Il presidente della Sampdoria, Garrone (che insieme a Della Valle è tra i fondatori di Consorzio Italia) ha “minacciato” di non far scendere in campo la propria squadra in occasione dell’incontro con la Juventus del prossimo 4 marzo, a meno che non venga ridisegnata la mappa dei diritti tv in senso collettivo.
Oltre al favore, calcisticamente parlando, che una decisione del genere farebbe ai bianconeri, saremmo poi curiosi di vedere se Garrone sarebbe pronto a continuare nel suo ostruzionismo non disputando gli incontri con l’Inter (par condicio docet), il Milan, la Lazio e la Roma (le altre grandi in procinto di chiudere con Mediaset e Sky): sarebbero 15 punti persi a tavolino. Bell’affare. Ci domandiamo perché il presidente della Samp abbia fatto giocare la sua squadra nella gara d’andata contro la Juve, in fondo le regole erano le stesse che oggi contesta con così tanto fervore. A rispondere a Garrone comunque non sono le grandi, contente di immaginare una vittoria a tavolino (fosse così anche contro la Fiorentina sarebbe una passeggiata, povera Inter che ha disputato già la partita di ritorno e ha pure perso!), quanto una piccola-media squadra, il Siena, che per bocca del suo Presidente, De Luca, sostiene che si sta dando troppa importanza ai diritti tv. Non ha torto il patron del Siena cercando di focalizzare il futuro del business non tanto sui diritti tv, quanto sulla proprietà degli stadi. “La gestione dello stadio è più importante della tv, -ha detto De Luca- si potrebbero rimodernare impianti ora obsoleti, fare ristoranti, alberghi, sfruttarli per 365 giorni l’anno: chissà se Siena avesse uno spazio per vendere i prodotti tipici toscani allo stadio, quanti miliardi (ex lire ndr) faremmo”.

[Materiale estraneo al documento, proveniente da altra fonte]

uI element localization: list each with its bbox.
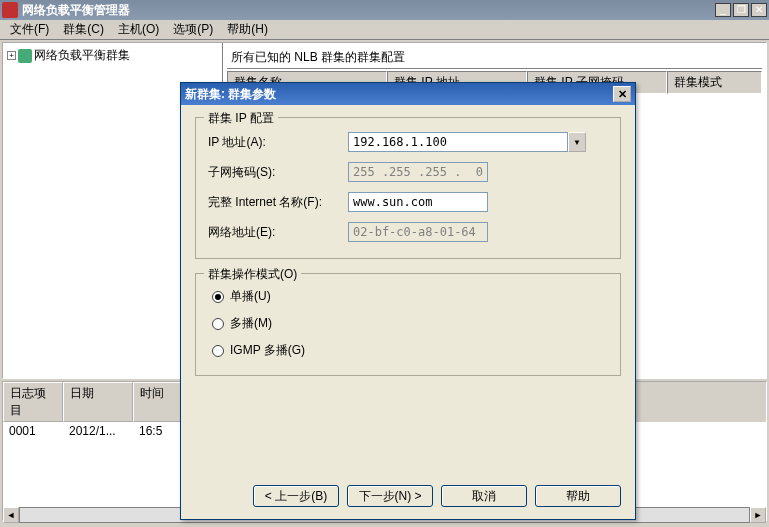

Noi restiamo dell’idea che i grandi club non rubano niente a nessuno. Sta ai medio piccoli cercare di guadagnare spazio e sgomitare “in area”; in fondo sarebbe troppo comodo arrivare in serie A o posizionarsi 6 in classifica per due anni e chiedere che SKY o altre emittenti paghino a quel club gli stessi soldi che riceve il Milan o la Juve. Né è pensabile che, con una contrattazione collettiva, ci sia un livellamento verso il basso, perché il rischio concreto è che Juve, Milan ed Inter salutino il campionato italiano e vadano a creare con gli altri top club europei la SuperLega. E a quel punto Garrone avrebbe qualche difficoltà a portare a casa i soldi che prende oggi dai diritti tv, perché il campionato di serie A si ridurrebbe ad incontri tra squadre, cosiddette, di provincia, e nessuno ci punterebbe più neanche un gettone.